(MATERIAL FOR THE TASK)

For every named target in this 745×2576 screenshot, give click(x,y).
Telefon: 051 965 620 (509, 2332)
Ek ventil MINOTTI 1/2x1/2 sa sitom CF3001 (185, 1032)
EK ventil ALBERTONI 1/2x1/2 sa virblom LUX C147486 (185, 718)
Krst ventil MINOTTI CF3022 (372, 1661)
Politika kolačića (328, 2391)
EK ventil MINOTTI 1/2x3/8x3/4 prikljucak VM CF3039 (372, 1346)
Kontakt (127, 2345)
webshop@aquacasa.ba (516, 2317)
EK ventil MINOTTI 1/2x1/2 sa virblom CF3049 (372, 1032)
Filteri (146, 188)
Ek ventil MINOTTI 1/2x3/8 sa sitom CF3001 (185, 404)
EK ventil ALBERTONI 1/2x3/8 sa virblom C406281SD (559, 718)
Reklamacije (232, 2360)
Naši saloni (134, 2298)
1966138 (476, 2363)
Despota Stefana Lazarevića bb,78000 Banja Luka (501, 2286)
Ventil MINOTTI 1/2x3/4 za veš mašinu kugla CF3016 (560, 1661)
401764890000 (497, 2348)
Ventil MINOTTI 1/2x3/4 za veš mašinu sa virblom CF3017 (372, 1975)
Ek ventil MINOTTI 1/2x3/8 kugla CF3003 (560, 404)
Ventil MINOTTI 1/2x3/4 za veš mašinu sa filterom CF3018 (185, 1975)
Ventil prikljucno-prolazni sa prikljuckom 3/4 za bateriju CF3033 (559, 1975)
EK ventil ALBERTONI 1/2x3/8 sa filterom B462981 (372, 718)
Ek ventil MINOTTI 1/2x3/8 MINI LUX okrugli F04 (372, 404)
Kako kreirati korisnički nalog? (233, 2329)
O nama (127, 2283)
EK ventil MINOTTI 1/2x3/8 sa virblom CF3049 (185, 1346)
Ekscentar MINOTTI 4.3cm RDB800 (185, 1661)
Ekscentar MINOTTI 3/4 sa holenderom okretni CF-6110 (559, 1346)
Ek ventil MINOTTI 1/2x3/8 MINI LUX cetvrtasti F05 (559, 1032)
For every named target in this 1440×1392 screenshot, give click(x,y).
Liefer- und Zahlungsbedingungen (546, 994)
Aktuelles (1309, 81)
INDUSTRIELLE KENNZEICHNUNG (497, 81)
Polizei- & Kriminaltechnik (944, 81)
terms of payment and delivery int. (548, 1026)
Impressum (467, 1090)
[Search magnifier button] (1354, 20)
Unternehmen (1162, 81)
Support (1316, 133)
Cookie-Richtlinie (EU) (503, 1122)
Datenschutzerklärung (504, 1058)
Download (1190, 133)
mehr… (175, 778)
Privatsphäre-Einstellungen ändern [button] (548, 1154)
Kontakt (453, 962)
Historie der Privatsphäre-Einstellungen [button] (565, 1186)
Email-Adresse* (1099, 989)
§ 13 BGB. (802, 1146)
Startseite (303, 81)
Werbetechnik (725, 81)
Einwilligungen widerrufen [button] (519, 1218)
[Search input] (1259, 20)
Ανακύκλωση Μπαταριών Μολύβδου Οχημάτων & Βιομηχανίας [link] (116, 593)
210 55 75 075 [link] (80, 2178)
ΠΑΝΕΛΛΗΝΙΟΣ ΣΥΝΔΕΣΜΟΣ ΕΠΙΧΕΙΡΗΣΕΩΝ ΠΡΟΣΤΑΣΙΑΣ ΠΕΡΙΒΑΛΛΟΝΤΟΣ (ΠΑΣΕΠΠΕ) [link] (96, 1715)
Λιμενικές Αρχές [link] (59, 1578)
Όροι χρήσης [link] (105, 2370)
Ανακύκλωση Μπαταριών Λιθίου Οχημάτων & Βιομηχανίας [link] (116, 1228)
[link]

(End MATERIAL FOR THE TASK)

Beginning at the opening line of the data, transcribe each line exactly until you reach the line with "Support (1316, 133)", which you also include, and go no further.

For every named target in this 745×2576 screenshot, give click(x,y).
Telefon: 051 965 620 (509, 2332)
Ek ventil MINOTTI 1/2x1/2 sa sitom CF3001 (185, 1032)
EK ventil ALBERTONI 1/2x1/2 sa virblom LUX C147486 (185, 718)
Krst ventil MINOTTI CF3022 (372, 1661)
Politika kolačića (328, 2391)
EK ventil MINOTTI 1/2x3/8x3/4 prikljucak VM CF3039 (372, 1346)
Kontakt (127, 2345)
webshop@aquacasa.ba (516, 2317)
EK ventil MINOTTI 1/2x1/2 sa virblom CF3049 (372, 1032)
Filteri (146, 188)
Ek ventil MINOTTI 1/2x3/8 sa sitom CF3001 (185, 404)
EK ventil ALBERTONI 1/2x3/8 sa virblom C406281SD (559, 718)
Reklamacije (232, 2360)
Naši saloni (134, 2298)
1966138 (476, 2363)
Despota Stefana Lazarevića bb,78000 Banja Luka (501, 2286)
Ventil MINOTTI 1/2x3/4 za veš mašinu kugla CF3016 (560, 1661)
401764890000 (497, 2348)
Ventil MINOTTI 1/2x3/4 za veš mašinu sa virblom CF3017 (372, 1975)
Ek ventil MINOTTI 1/2x3/8 kugla CF3003 (560, 404)
Ventil MINOTTI 1/2x3/4 za veš mašinu sa filterom CF3018 (185, 1975)
Ventil prikljucno-prolazni sa prikljuckom 3/4 za bateriju CF3033 (559, 1975)
EK ventil ALBERTONI 1/2x3/8 sa filterom B462981 (372, 718)
Ek ventil MINOTTI 1/2x3/8 MINI LUX okrugli F04 (372, 404)
Kako kreirati korisnički nalog? (233, 2329)
O nama (127, 2283)
EK ventil MINOTTI 1/2x3/8 sa virblom CF3049 (185, 1346)
Ekscentar MINOTTI 4.3cm RDB800 (185, 1661)
Ekscentar MINOTTI 3/4 sa holenderom okretni CF-6110 (559, 1346)
Ek ventil MINOTTI 1/2x3/8 MINI LUX cetvrtasti F05 (559, 1032)
For every named target in this 1440×1392 screenshot, give click(x,y).
Liefer- und Zahlungsbedingungen (546, 994)
Aktuelles (1309, 81)
INDUSTRIELLE KENNZEICHNUNG (497, 81)
Polizei- & Kriminaltechnik (944, 81)
terms of payment and delivery int. (548, 1026)
Impressum (467, 1090)
[Search magnifier button] (1354, 20)
Unternehmen (1162, 81)
Support (1316, 133)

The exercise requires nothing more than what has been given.